Here's a very impressive speedup on a program analysis problem by using a GPU.

EigenCFA: Accelerating Flow Analysis with GPUs - Tarun Prabhu, Shreyas Ramalingam, Matthew Might, Mary Hall

We describe, implement and benchmark EigenCFA, an algorithm for accelerating higher-order control-flow analysis (specifically, 0CFA) with a GPU. Ultimately, our program transformations, reductions and optimizations achieve a factor of 72 speedup over an optimized CPU implementation.

We began our investigation with the view that GPUs accelerate high-arithmetic, data-parallel computations with a poor tolerance for branching. Taking that perspective to its limit, we reduced Shivers’s abstract-interpretive 0CFA to an algorithm synthesized from linear-algebra operations. Central to this reduction were “abstract” Church encodings, and encodings of the syntax tree and abstract domains as vectors and matrices.

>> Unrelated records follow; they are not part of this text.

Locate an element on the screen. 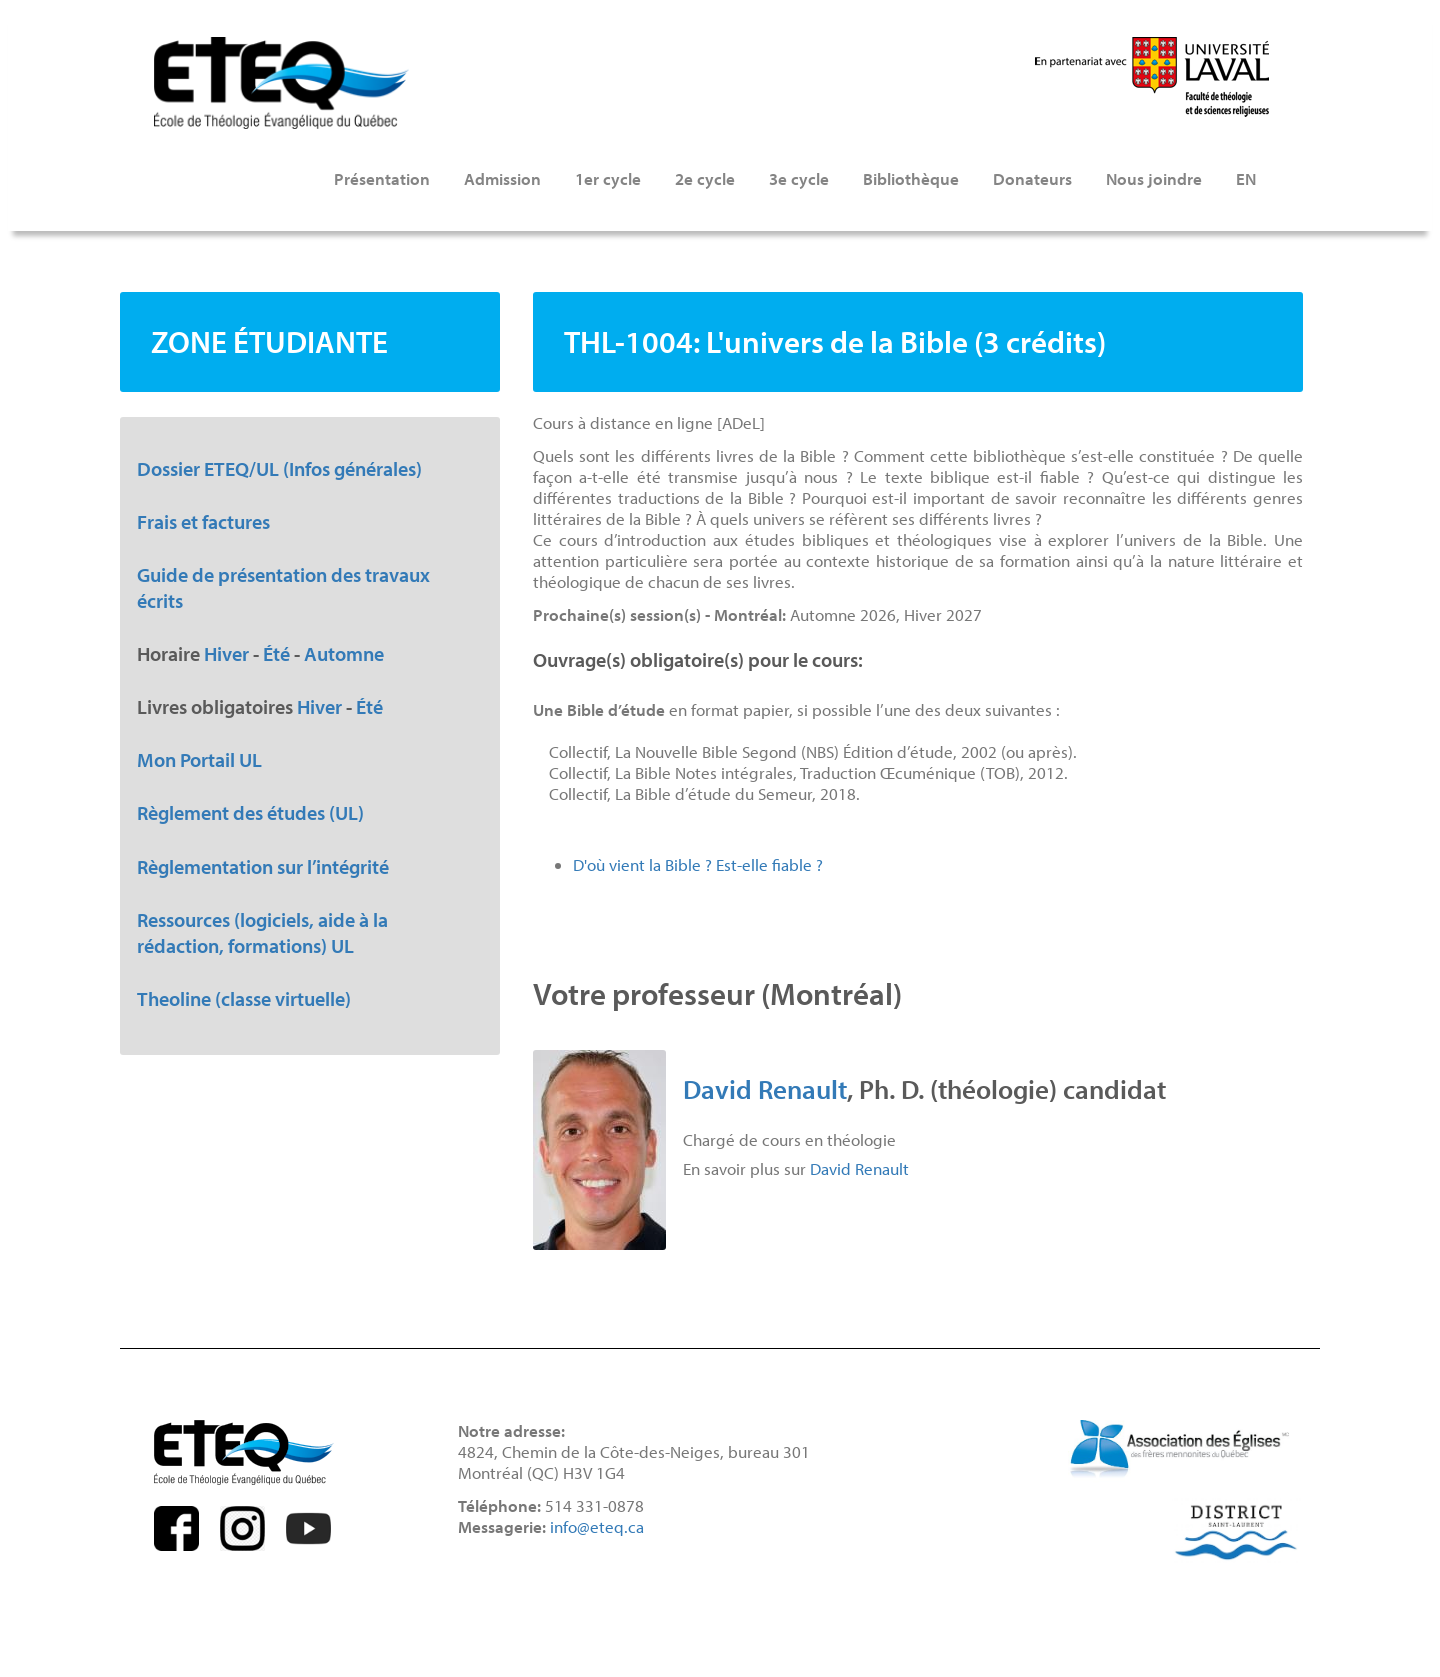 The width and height of the screenshot is (1440, 1677). Nous joindre is located at coordinates (1154, 178).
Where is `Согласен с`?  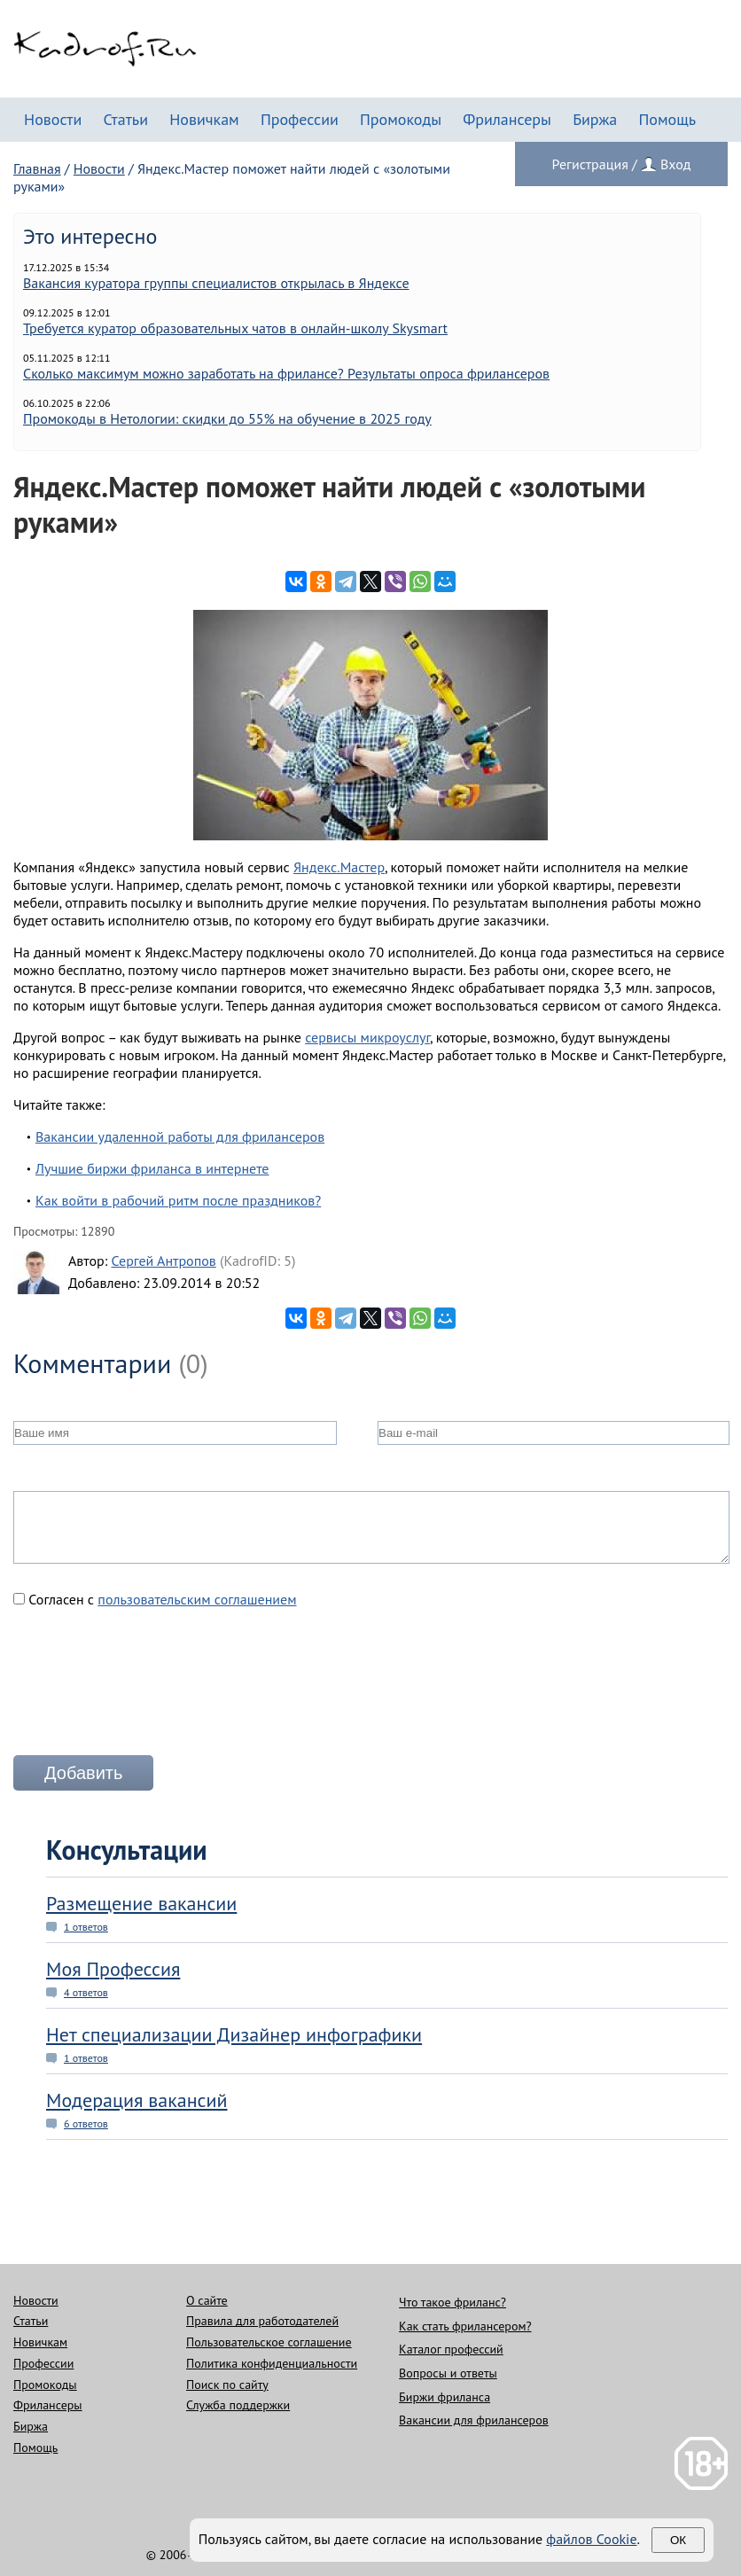 Согласен с is located at coordinates (155, 1599). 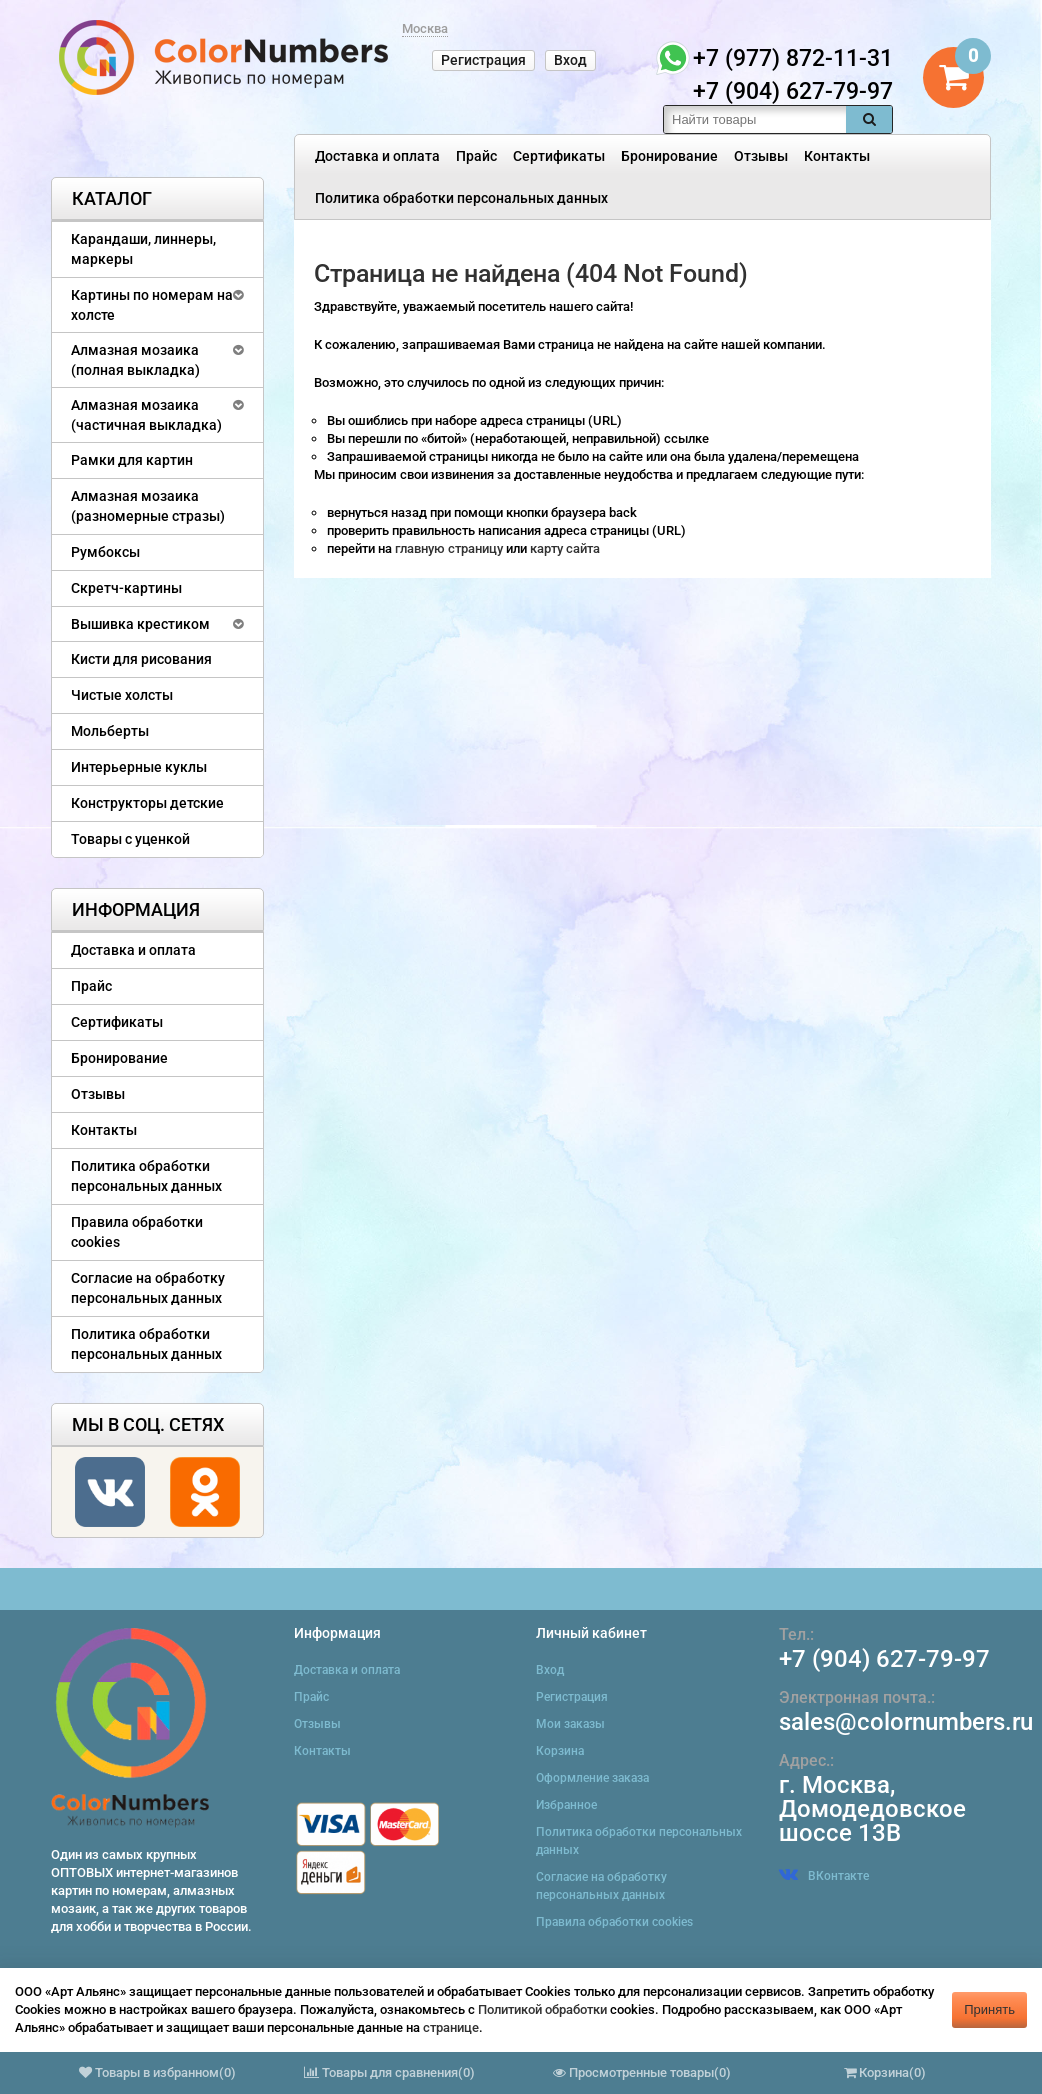  I want to click on главную страницу, so click(450, 548).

A straightforward (dense-matrix) implementation of EigenCFA performed slower than a fast CPU implementation. Ultimately, sparse-matrix data structures and operations turned out to be the critical accelerants. Because control-flow graphs are sparse in practice (up to 96% empty), our control-flow matrices are also sparse, giving the sparse matrix operations an overwhelming space and speed advantage.